Though neither Curry nor Lillard played for Team USA in this year’s World Cup, there’s a potentially large difference: Curry never agreed to play. Lillard did then withdrew. USA Basketball managing director Jerry Colangelo indicated particular scorn for players who decommitted.

Of course, Colangelo also wants to win. That might require swallowing his pride and accepting players who withdrew this year. He has talked tough in the past about players who didn’t show his desired devotion to USA Basketball. Lillard got cut in 2014 then missed the 2016 Olympics citing injury. It can be difficult to determine which absences Colangelo forgives.

One factor working against Lillard: The Americans’ point guard pool is deep. Curry rates higher. Kemba Walker earned respect by playing in the World Cup. James Harden (who also withdrew from the World Cup) and Kyrie Irving also factor.

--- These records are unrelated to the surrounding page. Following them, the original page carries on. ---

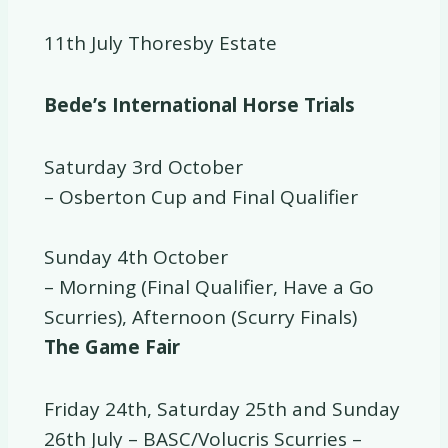
11th July Thoresby Estate
Bede’s International Horse Trials
Saturday 3rd October
– Osberton Cup and Final Qualifier
Sunday 4th October
– Morning (Final Qualifier, Have a Go
Scurries), Afternoon (Scurry Finals)
The Game Fair
Friday 24th, Saturday 25th and Sunday
26th July – BASC/Volucris Scurries –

I expect Colangelo to operate on a sliding scale: The better the player, the less prior commitment to USA Basketball necessary. Lillard is an excellent player. We’ll see how far that gets him.

And whether he’ll even want to play next year. The reasons for playing – pride of representing your country, prestige marketing opportunities – are more obvious now. The reasons not to play – injury, fatigue, personal commitments – are more likely to emerge closer to the Games.